Exercise
Only the lines from the one containing "What do you" through the end of the entries should be returned, exactly as they are, with the pictures omitted.

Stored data
══════

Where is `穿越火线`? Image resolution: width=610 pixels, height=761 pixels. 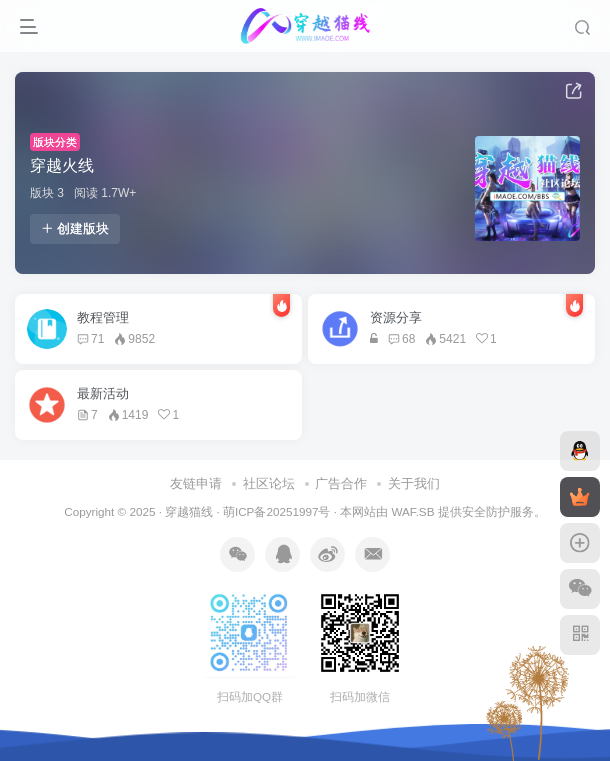 穿越火线 is located at coordinates (62, 165).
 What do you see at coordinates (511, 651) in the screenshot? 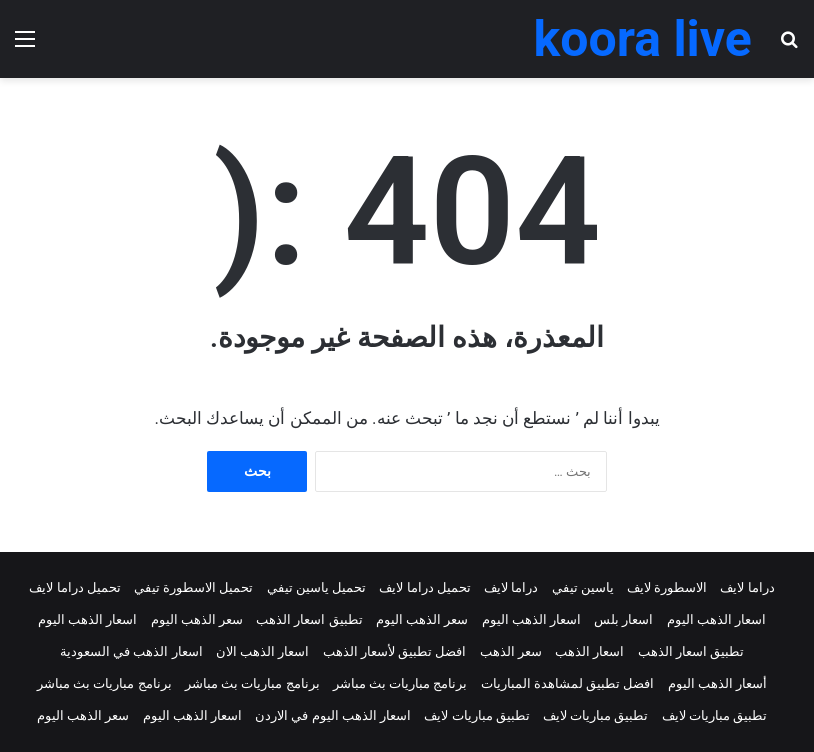
I see `سعر الذهب` at bounding box center [511, 651].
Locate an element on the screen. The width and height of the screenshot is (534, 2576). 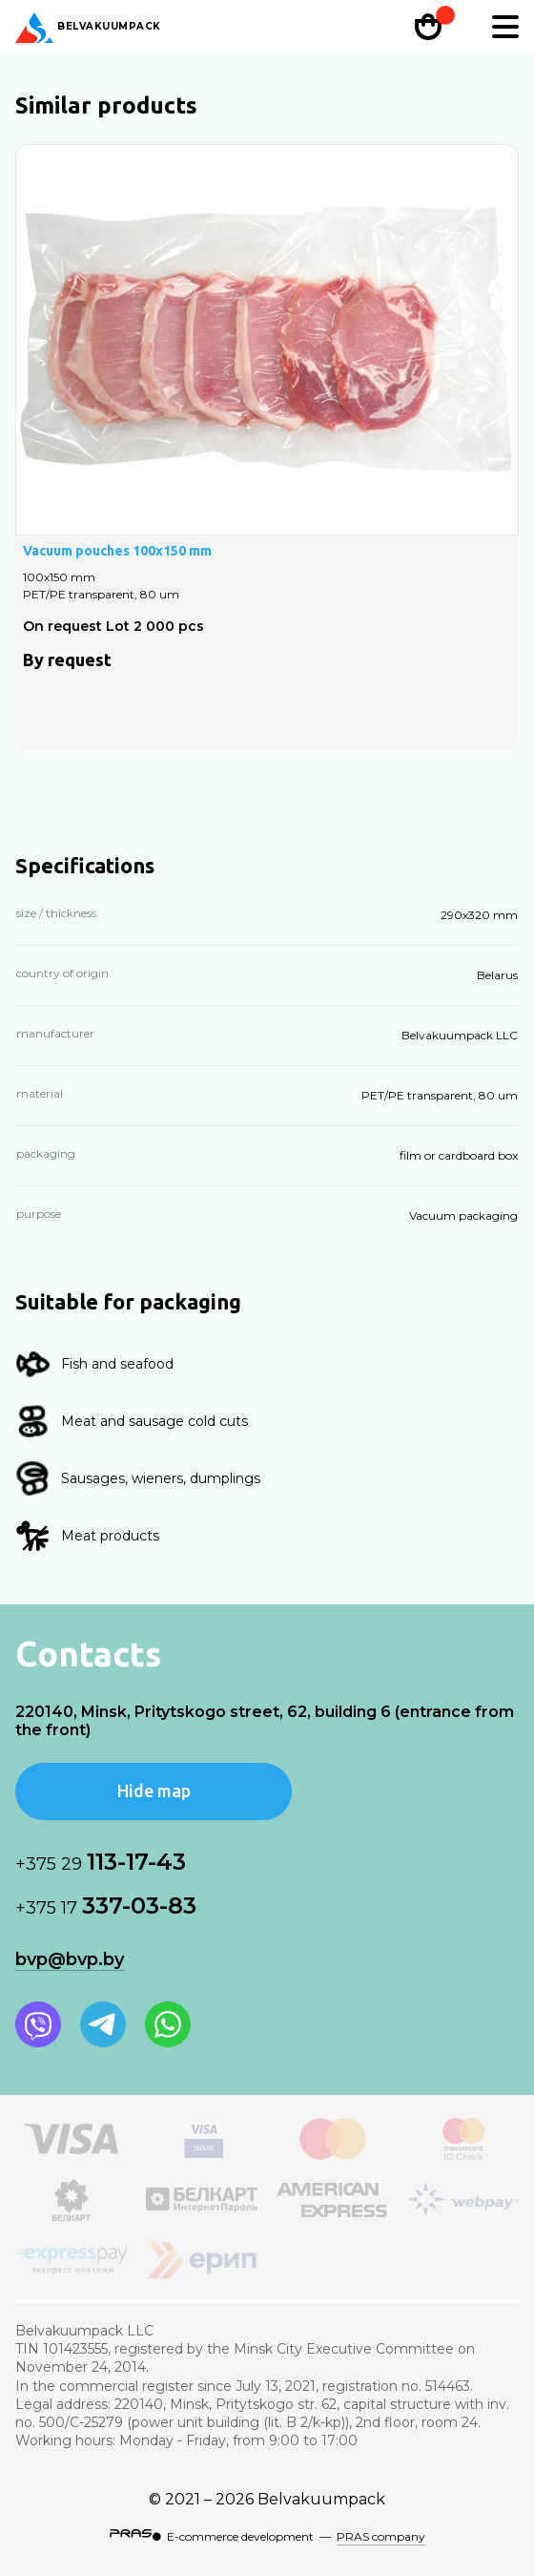
Hide map is located at coordinates (154, 1790).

══════

Task response
 What do you see at coordinates (511, 651) in the screenshot? 
I see `سعر الذهب` at bounding box center [511, 651].
Locate an element on the screen. The width and height of the screenshot is (534, 2576). 
Hide map is located at coordinates (154, 1790).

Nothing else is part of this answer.